A força obrigatória dos contratos nos tempos do coronavírus
Carlos Eduardo Pianovski[1]
1. Valor da promessa e confiança legítima frente à grave perturbação objetiva do programa contratual
Tempos de pandemia, assim como tempos de guerra, geram, a par de seus devastadores efeitos sobre a vida, repercussões que se espraiam sobre a economia, afetando, obviamente, as relações contratuais.
Os contratos, como ensina a clássica lição de Roppo[2], antes de institutos jurídicos, são operações econômicas. O contrato é o instrumento por excelência da livre iniciativa, e, como tal, se a economia adoece, o contrato pode demandar o tratamento e a medicação proporcionais (e, portanto, necessários e adequados) a auxiliar as defesas ordinárias da liberdade e da criatividade dos agentes a debelar a enfermidade.
O Direito Contratual, em tempos de normalidade, define balizas inerentes à liberdade negativa, e garante a normatividade do exercício da autonomia privada, apontando para uma dimensão funcional que, prima facie, deve ser assecuratória e reprodutora da própria liberdade.[3] A força obrigatória dos contratos é, nesse contexto, a tônica, sendo sua mitigação apenas excepcional.
Em tempos de grave crise, porém, o espaço para a exceção se amplia, diante do caráter também excepcional dos eventos que repercutem na economia dos contratos, ora inviabilizando seu adimplemento, ora oferecendo desproporcionais dificuldades para a realização integral de seu programa. A grave perturbação no processo obrigacional (para empregar a consagrada tese de Couto e Silva), impondo-se de fora para dentro à esfera jurídica dos contratantes, pode, legitimamente, implicar a modificação dos efeitos que, ordinariamente, seriam esperados do contrato.

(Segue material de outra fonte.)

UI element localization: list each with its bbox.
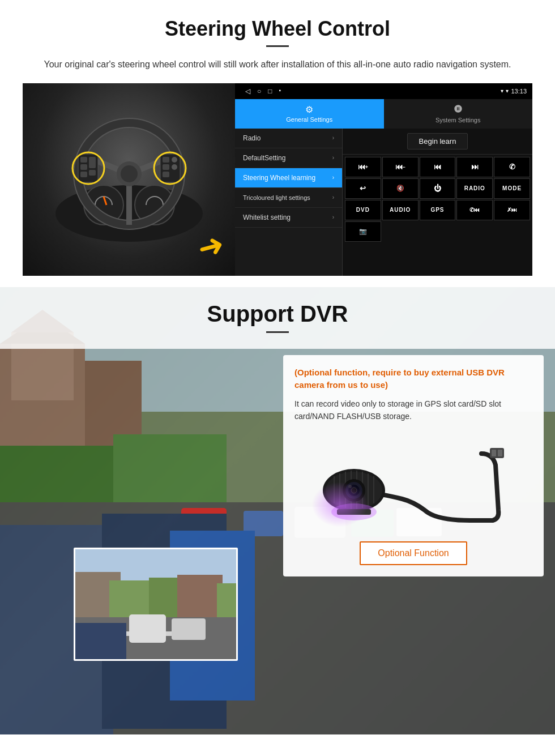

O duplo pilar sobre o qual se assenta o princípio da força obrigatória dos contratos - que consiste no valor jurídico da promessa e na confiança legítima - é como uma moeda com suas duas faces, trazendo, em si mesmo, os fundamentos para a mitigação da eficácia do princípio.
A promessa, que se faz no exercício da liberdade econômica – inevitavelmente associada à autorresponsabilidade do agente livre - se faz sempre contextualizada, podendo ter seus efeitos suspensos ou, mesmo, afastados, em situações extremas que extrapolem o amplo espaço de riscos normais que é inerente ao contrato na economia capitalista. A autorresponsabilidade derivada do exercício livre da promessa pode ceder em contextos novos e excepcionais, que inviabilizem objetivamente seu cumprimento, ou o dificultem radicalmente.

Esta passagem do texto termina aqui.